» PROVIDED DATA
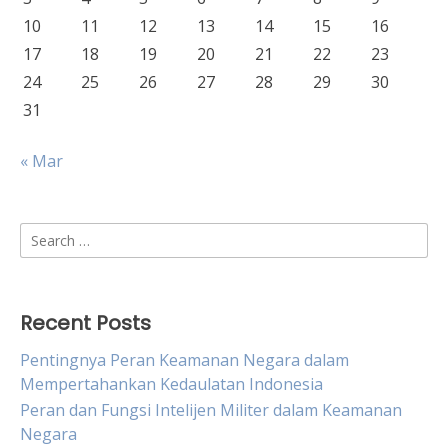
10
11
12
13
14
15
16
17
18
19
20
21
22
23
24
25
26
27
28
29
30
31
« Mar
Search
for:
Recent Posts
Pentingnya Peran Keamanan Negara dalam
Mempertahankan Kedaulatan Indonesia
Peran dan Fungsi Intelijen Militer dalam Keamanan
Negara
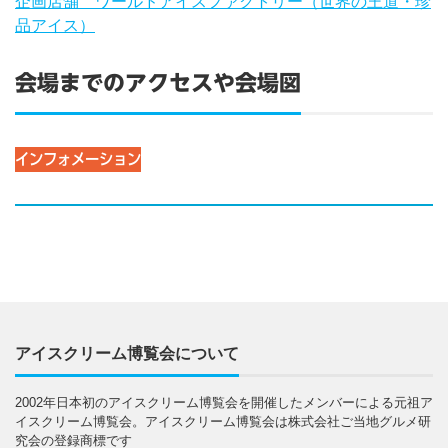
企画店舗 ワールドアイスファクトリー（世界の王道・珍
品アイス）
会場までのアクセスや会場図
インフォメーション
アイスクリーム博覧会について
2002年日本初のアイスクリーム博覧会を開催したメンバーによる元祖ア
イスクリーム博覧会。アイスクリーム博覧会は株式会社ご当地グルメ研
究会の登録商標です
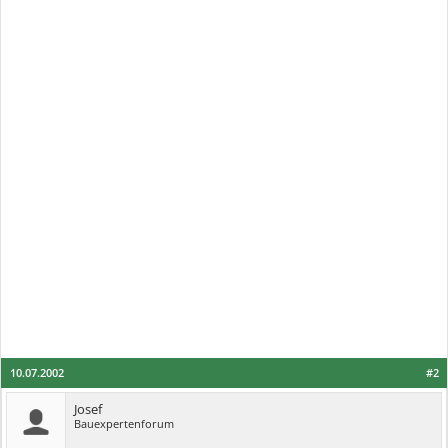
10.07.2002
#2
Josef
Bauexpertenforum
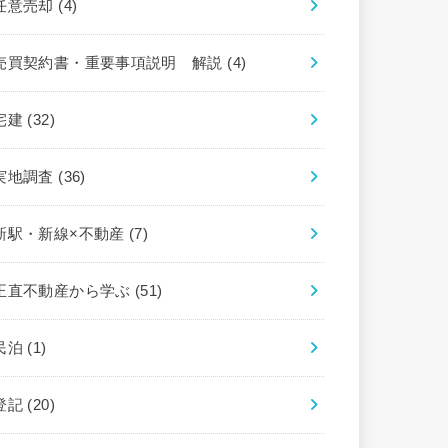
任意売却
(4)
売買契約書・重要事項説明 解説
(4)
宅建
(32)
実地調査
(36)
新駅・新線×不動産
(7)
正直不動産から学ぶ
(51)
民泊
(1)
登記
(20)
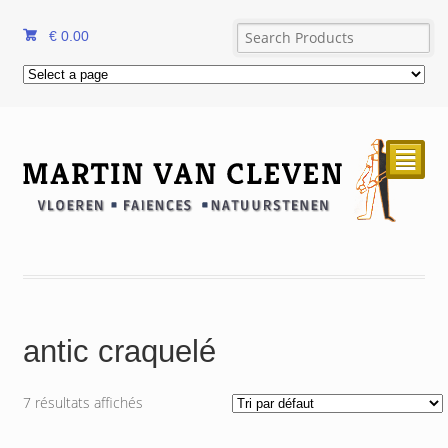
€
0.00
²
antic craquelé
7 résultats affichés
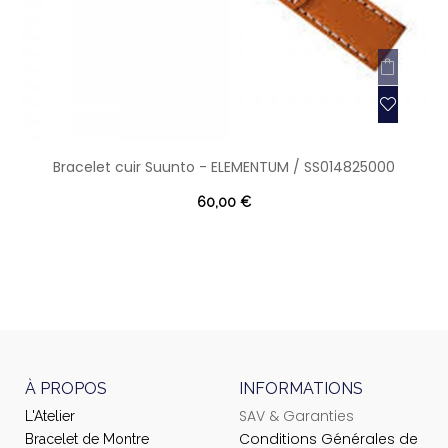
Bracelet cuir Suunto - ELEMENTUM / SS014825000
60,00 €
À PROPOS
INFORMATIONS
SAV & Garanties
L'Atelier
Conditions Générales de
Bracelet de Montre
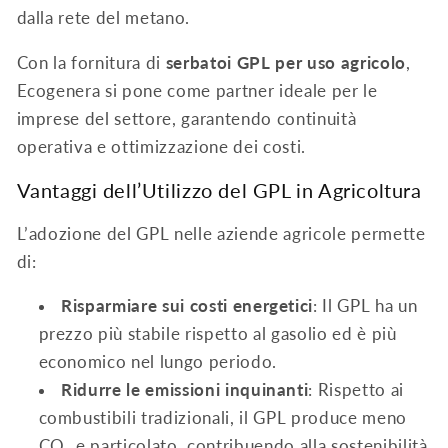
dalla rete del metano.
Con la fornitura di
serbatoi GPL per uso agricolo
,
Ecogenera si pone come partner ideale per le
imprese del settore, garantendo continuità
operativa e ottimizzazione dei costi.
Vantaggi dell’Utilizzo del GPL in Agricoltura
L’adozione del GPL nelle aziende agricole permette
di:
Risparmiare sui costi energetici
: Il GPL ha un
prezzo più stabile rispetto al gasolio ed è più
economico nel lungo periodo.
Ridurre le emissioni inquinanti
: Rispetto ai
combustibili tradizionali, il GPL produce meno
CO₂ e particolato, contribuendo alla sostenibilità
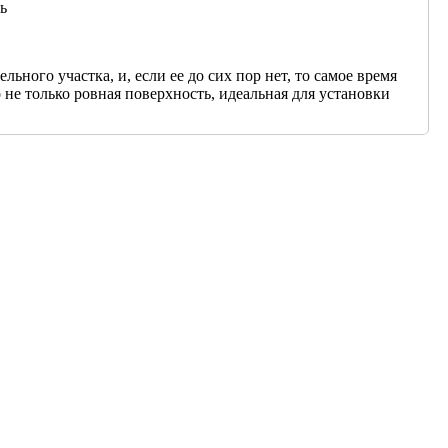
ь
ьного участка, и, если ее до сих пор нет, то самое время
 не только ровная поверхность, идеальная для установки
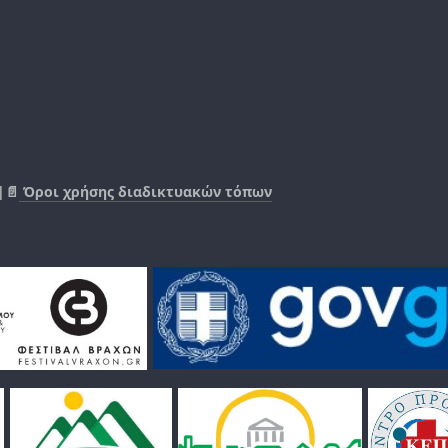
|📄
Όροι χρήσης διαδικτυακών τόπων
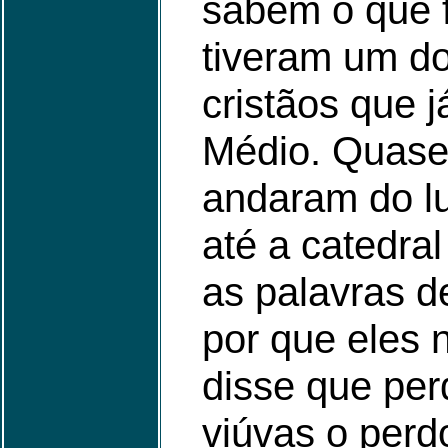
sabem o que f
tiveram um do
cristãos que 
Médio. Quase
andaram do lu
até a catedra
as palavras de
por que eles 
disse que per
viúvas o perd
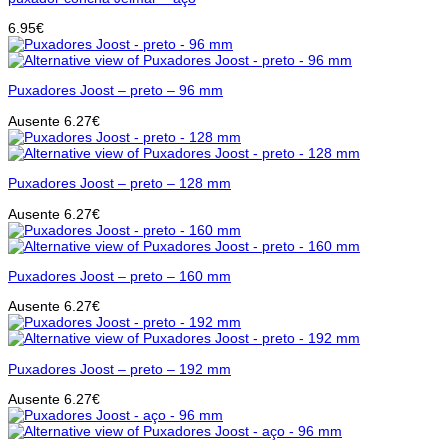
6.95
€
Puxadores Joost – preto – 96 mm
Ausente
6.27
€
Puxadores Joost – preto – 128 mm
Ausente
6.27
€
Puxadores Joost – preto – 160 mm
Ausente
6.27
€
Puxadores Joost – preto – 192 mm
Ausente
6.27
€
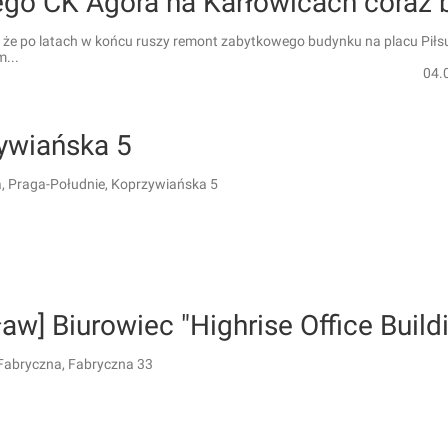
go CK Agora na Karłowicach coraz b
, że po latach w końcu ruszy remont zabytkowego budynku na placu Piłs
...
04.
ywiańska 5
 Praga-Południe, Koprzywiańska 5
aw] Biurowiec "Highrise Office Build
Fabryczna, Fabryczna 33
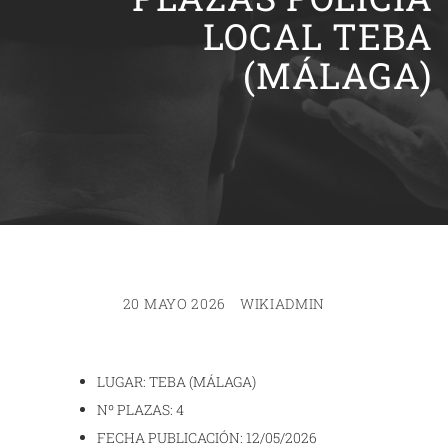
LOCAL TEBA
(MÁLAGA)
20 MAYO 2026
WIKIADMIN
LUGAR: TEBA (MÁLAGA)
Nº PLAZAS: 4
FECHA PUBLICACIÓN: 12/05/2026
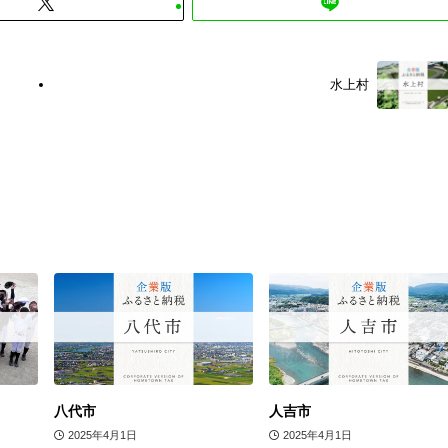
水上村
八代市
人吉市
2025年4月1日
2025年4月1日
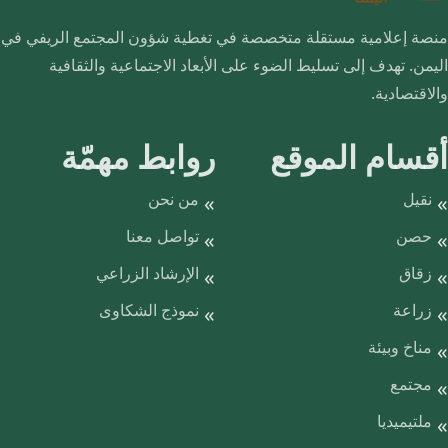
منصة إعلامية مستقلة متخصصة في تغطية شؤون المجتمع الريفي في
اليمن. تهدف إلى تسليط الضوء على الأبعاد الاجتماعية والثقافية
والاقتصادية.
أقسام الموقع
روابط مهمّة
نقيل
من نحن
حصن
تواصل معنا
زقاق
الإرشاد الزراعي
زراعة
نموذج الشكاوى
مناخ وبيئة
مجتمع
ملتيميديا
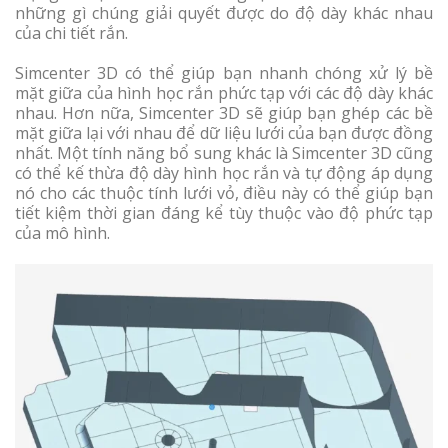
những gì chúng giải quyết được do độ dày khác nhau
của chi tiết rắn.
Simcenter 3D có thể giúp bạn nhanh chóng xử lý bề
mặt giữa của hình học rắn phức tạp với các độ dày khác
nhau. Hơn nữa, Simcenter 3D sẽ giúp bạn ghép các bề
mặt giữa lại với nhau để dữ liệu lưới của bạn được đồng
nhất. Một tính năng bổ sung khác là Simcenter 3D cũng
có thể kế thừa độ dày hình học rắn và tự động áp dụng
nó cho các thuộc tính lưới vỏ, điều này có thể giúp bạn
tiết kiệm thời gian đáng kể tùy thuộc vào độ phức tạp
của mô hình.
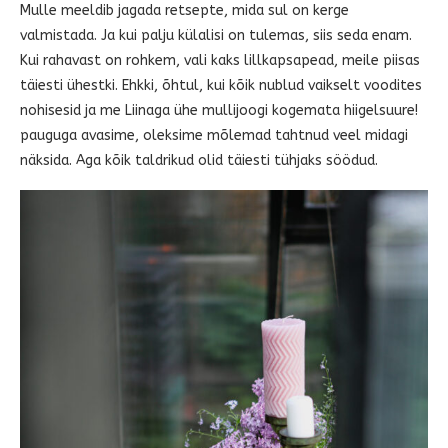
Mulle meeldib jagada retsepte, mida sul on kerge
valmistada. Ja kui palju külalisi on tulemas, siis seda enam.
Kui rahavast on rohkem, vali kaks lillkapsapead, meile piisas
täiesti ühestki. Ehkki, õhtul, kui kõik nublud vaikselt voodites
nohisesid ja me Liinaga ühe mullijoogi kogemata hiigelsuure!
pauguga avasime, oleksime mõlemad tahtnud veel midagi
näksida. Aga kõik taldrikud olid täiesti tühjaks söödud.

» EXERCISE AIM
Each line above that contains the string "Bracelet" should be copied.

» EXERCISE RESULT
Bracelet cuir Suunto - ELEMENTUM / SS014825000
Bracelet de Montre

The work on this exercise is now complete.